HB 4092 would supersite expansion of the Aurora Airport, impacting high value farm lands in the fertile French Prairie area of Marion and Clackamas counties.  A local land use process exists which, if the airport used it, could accommodate the needs of the airport, farmers, and nearby communities.  However, the airport has not even tried the local application, instead going to the legislature to try to get its own special bill.


HB 4034: Technical Fix to Housing Bill

HB 4034 makes a technical fix to SB 1051, a bill we strongly supported last session. It passed and is now the law.  SB 1051 included provisions designed to increase the production of housing, including affordable and “missing middle” housing types.  One provision of SB 1051 requires that accessory dwelling units (ADUs) must be allowed in areas zoned for detached single family housing.  Previous versions of SB 1051 stated that this provision applied only inside urban growth boundaries.  However, due to a technical error, that “inside the UGB” language did not appear in the final bill.  HB 4034 fixes that error.

Without this fix, there will be confusion and pressure to allow ADUs outside UGBs, adversely impacting resource lands.  Most importantly, SB 1051 is about increasing housing options in areas where people need homes – close to jobs, schools, retail needs, and transit.   

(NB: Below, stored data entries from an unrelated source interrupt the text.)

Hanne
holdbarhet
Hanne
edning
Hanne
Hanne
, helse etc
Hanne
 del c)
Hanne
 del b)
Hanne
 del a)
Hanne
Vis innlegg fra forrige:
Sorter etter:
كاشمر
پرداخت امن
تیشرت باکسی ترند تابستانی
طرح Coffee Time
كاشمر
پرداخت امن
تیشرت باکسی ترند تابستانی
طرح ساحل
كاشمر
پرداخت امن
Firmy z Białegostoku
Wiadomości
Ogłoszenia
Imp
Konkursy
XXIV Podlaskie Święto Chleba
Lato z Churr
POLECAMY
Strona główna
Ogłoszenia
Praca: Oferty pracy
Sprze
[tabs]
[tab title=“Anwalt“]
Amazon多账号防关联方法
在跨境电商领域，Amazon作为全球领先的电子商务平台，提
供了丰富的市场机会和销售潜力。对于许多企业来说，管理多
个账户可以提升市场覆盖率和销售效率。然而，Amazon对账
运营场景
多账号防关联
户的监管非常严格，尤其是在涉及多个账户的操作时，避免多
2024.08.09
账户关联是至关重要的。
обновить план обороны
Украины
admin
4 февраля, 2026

HB 4001 / SB 1507:  Clean Energy Jobs

The Clean Energy Jobs (CEJ) bill is also known as the “Cap and Invest” bill. While there are two bills that vary a bit from one another, the main elements are the same.   The goal of the Cap and Invest program is to reduce greenhouse gas emissions, counter climate change and mitigate its effects, and transition Oregon to a cleaner, healthier, sustainable, and more equitable economy.

The CEJ “caps” climate pollution from the state’s largest emitters – those emitting 25,000 tons or more of greenhouse gases per year. The cap will decline over time through 2050 to ensure Oregon reaches climate targets already set by the legislature.  The largest emitters would pay for the climate pollution emitted into the air, at a rate adjusted over time to incentivize reducing emissions while allowing flexibility to do so efficiently and at least cost. 

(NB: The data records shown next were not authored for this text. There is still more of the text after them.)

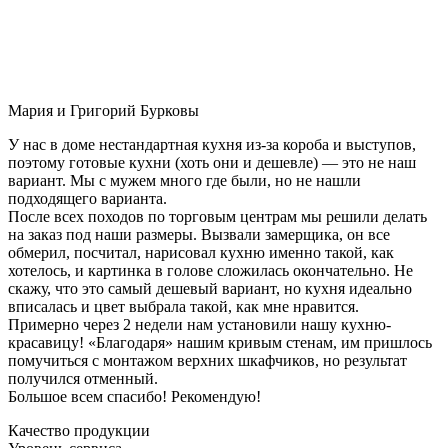
Мария и Григорий Бурковы
У нас в доме нестандартная кухня из-за короба и выступов,
поэтому готовые кухни (хоть они и дешевле) — это не наш
вариант. Мы с мужем много где были, но не нашли
подходящего варианта.
После всех походов по торговым центрам мы решили делать
на заказ под наши размеры. Вызвали замерщика, он все
обмерил, посчитал, нарисовал кухню именно такой, как
хотелось, и картинка в голове сложилась окончательно. Не
скажу, что это самый дешевый вариант, но кухня идеально
вписалась и цвет выбрала такой, как мне нравится.
Примерно через 2 недели нам установили нашу кухню-
красавицу! «Благодаря» нашим кривым стенам, им пришлось
помучиться с монтажом верхних шкафчиков, но результат
получился отменный.
Большое всем спасибо! Рекомендую!
Качество продукции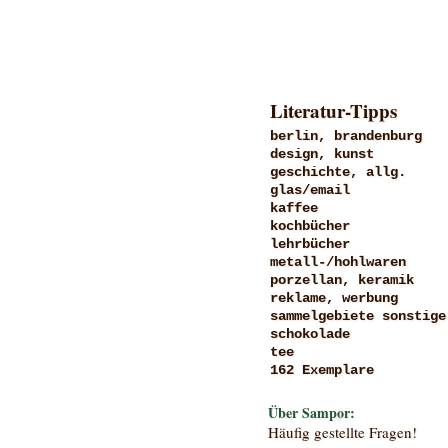
Literatur-Tipps
berlin, brandenburg
design, kunst
geschichte, allg.
glas/email
kaffee
kochbücher
lehrbücher
metall-/hohlwaren
porzellan, keramik
reklame, werbung
sammelgebiete sonstige
schokolade
tee
162 Exemplare
Über Sampor:
Häufig gestellte Fragen!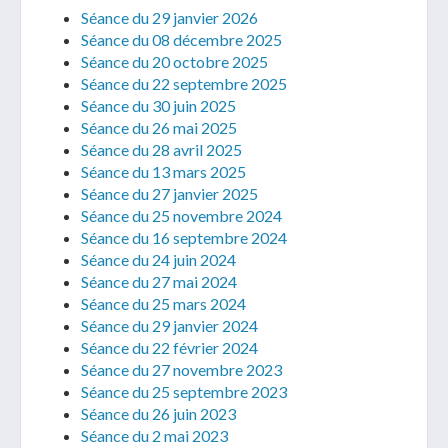
Séance du 29 janvier 2026
Séance du 08 décembre 2025
Séance du 20 octobre 2025
Séance du 22 septembre 2025
Séance du 30 juin 2025
Séance du 26 mai 2025
Séance du 28 avril 2025
Séance du 13 mars 2025
Séance du 27 janvier 2025
Séance du 25 novembre 2024
Séance du 16 septembre 2024
Séance du 24 juin 2024
Séance du 27 mai 2024
Séance du 25 mars 2024
Séance du 29 janvier 2024
Séance du 22 février 2024
Séance du 27 novembre 2023
Séance du 25 septembre 2023
Séance du 26 juin 2023
Séance du 2 mai 2023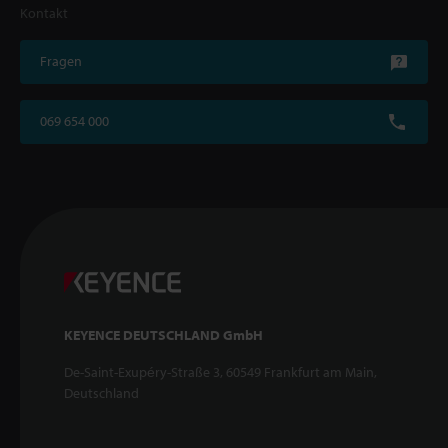
Kontakt
Fragen
069 654 000
KEYENCE DEUTSCHLAND GmbH
De-Saint-Exupéry-Straße 3, 60549 Frankfurt am Main,
Deutschland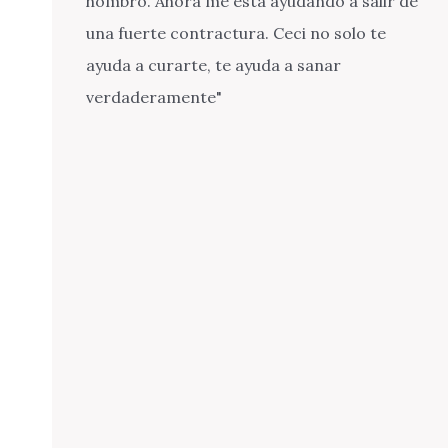
hombro. Ahora me está ayudando a salir de
una fuerte contractura. Ceci no solo te
ayuda a curarte, te ayuda a sanar
verdaderamente"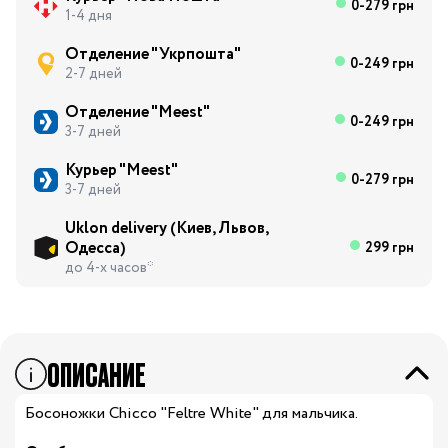
0-279 грн
1-4 дня
Отделение "Укрпошта"
0-249 грн
2-7 дней
Отделение "Meest"
0-249 грн
3-7 дней
Курьер "Meest"
0-279 грн
3-7 дней
Uklon delivery (Киев, Львов,
Одесса)
299 грн
до 4-х часов*
ОПИСАНИЕ
Босоножки Chicco "Feltre White" для мальчика.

The legislation provides that the payments – hundreds of millions of dollars each year - would be invested in clean energy solutions – such as energy efficiency upgrades to irrigation and other infrastructure, homes, and businesses; investments in carbon absorbing forestry and agricultural practices; more transportation options; affordable solar; wildfire prevention; drought protection; clean energy technology; and job training programs. Investments will be focused on an equitable and just transition to clean energy, and in particular on rural and lower income communities.  

Join our partners at the Clean Energy Jobs Lobby Day on February 12 in Salem to help move Oregon to a clean and sustainable place for our children.

HB 4100:  Equine Therapy

An equine therapy facility in Bend (Healing Reins) was having difficulty permitting its uses, which include physical, occupation, and mental health therapy using horses (an outright farm use) but also related counseling and therapy off the horse (combined, this is called hippotherapy). We have been working with Farm Bureau and the operator to make this a conditional use on EFU land with some limited restrictions. These operations are state licensed and serve both disabled children and veterans. We will likely support this bill if it goes through with our suggested sideboards. 


HB 4031: “Relating to the Use of Land”

HB 4031 has been introduced by Rep. Brian Clem. The current bill language is intended to make some small modifications to bills passed in the previous session. However, it has a very broad “Relating to” clause, meaning that those wanting to damage the land use program might try amending this bill to add their pet project.  We will be watching this bill closely and let you know if any mischief is proposed.